2009//: To Beekeeper’s Camp km
It was almost sad to leave Gulsiya and fellow guests after a four day stay in Bishkek. Gulsiya looked up a word in her electronic dictionary and showed me that she felt “habituated” to me. I think this meant she liked me, and I certainly liked her.
Leaving Bishkek(m), we were on the main drag to Tashkent for the morning –not lovely. In Kara-Balty, after a successful quest for a bank machine, we were led to a cafe by a helpful bus driver (we think) for meaty dumplings and salad. He really wanted to chat to us, despite no language in common. He was mainly bemoaning the local state of affairs (we think …there was a lot of guesswork) and made it quite clear he thought the current group in power were fascistas. Gulsiya had told us there’ll be an election in July, and she feels it’s time for the current president to be turfed, too.
We turned towards Sosnovka, and kept climbing into the evening, to take advantage of the cooler hours and to knock a bit off the next day’s climb, which we knew would be the biggest we’d ever done. Darkness approached as we rode up the Kara-Balty River gorge. I asked a beekeeper if we could camp in the steep side gorge behind his trailer and hives. The old man not only agreed, but showed us to the perfect spot beside the plunging stream. To get there, we took our bags off and scrambled up the rocky path. When we returned for our bikes, the beekeeper helped us lift our bikes into his trailer, rather than manoeuvre them up the rocky trail too. He seemed genuinely pleased to be able to help us, and we slept well that night feeling that we were under his protective wing. For the most part, we have stealthily disappeared into the landscape to camp as night falls, but being near a welcoming local is probably a better option.

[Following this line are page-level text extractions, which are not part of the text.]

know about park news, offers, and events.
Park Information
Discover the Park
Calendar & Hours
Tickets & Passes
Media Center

2009//: To Suusmayr Valley Camp km (Tuz-Ashu Pass m)
When we reappeared at his trailer in the morning, we were invited for chai. The old man, who introduced himself as Vasyli, set out a small table with bread and tomatoes was well as tea. When he found out that we spoke Anglesky, he disappeared into his trailer and reverently brought out a weathered hardback copy of what we think is a Russian translation of a book by Robert Louis Stephenson, likely The Black Arrow.

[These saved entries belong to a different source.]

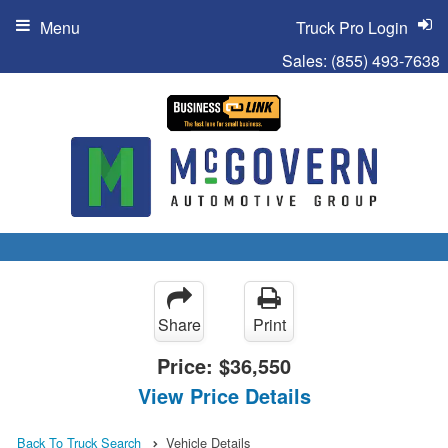
Menu
Truck Pro Login
Sales:
(855) 493-7638
Share
Print
Price:
$36,550
View Price Details
Back To Truck Search
Vehicle Details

We admired his hives, and he told us of birds that come and eat his bees. We had seen bright blue bee-eater birds the previous day, and I showed him a the picture of one that was shown on the back of our map to confirm our understanding. He was a kind fellow, and carefully told me the names in Russian of all the creatures on the back of the map. The only one that was easy to remember is that the Russian word for yak is yak.

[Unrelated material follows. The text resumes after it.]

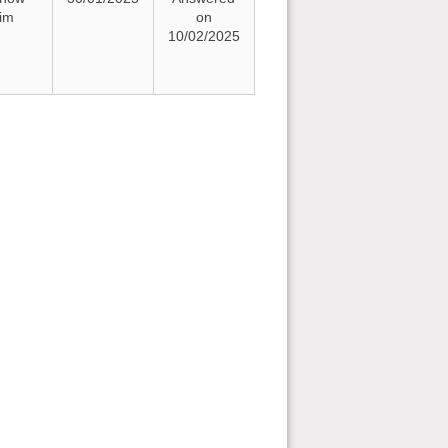
rim
on
10/02/2025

We climbed 1800m in the next 37km to the tunnel that is the road summit just below Tuz-Ashu Pass(3586m) . It was hot and steep, and we took breaks. The actual pedalling time was over 5 hours. At the top, the tunnel engineers invited us into their control room to get out of the wind as we munched. This gave us a preview of the tunnel on TV screens. We decked ourselves with blinking lights and rode through: km, poor road surface, bad lighting, and eerily whining ventilation. It was a relief to emerge on the other side. Part way down the descent to the Suusamayr Valley, we stopped to take photos and were generously invited to a picnic; we were plied with hunks of lamb, bread, tomato, cucumber, onions and –of course– vodka. There were many toasts to Kyrgyzstan and to Canada. Our hosts plied us with food for the road as we left, too. We always worry about accepting the gracious hospitality we are often offered in countries where many still struggle for basics. There was a feeling of ease in this group that assuaged our fears, and when we learned that one of our hosts was a doctor and the other a veterinarian, we relaxed. Often it is people who have little themselves who give us so much. In some situations we offer to pay, but often our offer is firmly refused. There is a strong tradition of hospitality, and so much kindness here. Down in the grasslands again, we could see dark clouds heading or way. There were a few hills near us, and and empty plain ahead, so we camped early and prepared for bad weather to come our way. It didn’t, but we got an early night.
The Suusmayr Valley is dry grassland; yurts and horses are everywhere, and bottles of something white is sold at roadside stands outside each yurt. There are also hard white salty cheese balls at the stands, which we’d started to see in Kazakhstan. At a midday tea stop, our hostess offered a bowl of something white. I said that malako –cow’s milk– made Chris’s stomach hurt (it does), but she insisted it wasn’t malako. I neighed, and she confirmed that it was mare’s milk –koumys— the fermented kind. We each tasted a teaspoonful, but that was enough. We’ll have to try again before leaving Kyrgyzstan.
We wonder if we’re good for business when we became the local attraction. Two lads wanted their photos taken astride our bikes and wearing our helmets, while many more watched. The climb to Alabel Pass (m) was much less steep than to Tuz-Ashu (m). It began to hail and we donned full rain gear. The descent was into a much greener valley, with more honey sellers. We were pleased to find stand with a small enough container for us to buy; we’d finished our Kazakh honey. The weather was chilly and threatening, and we were pleased to find a small hotel as per the notes we are following.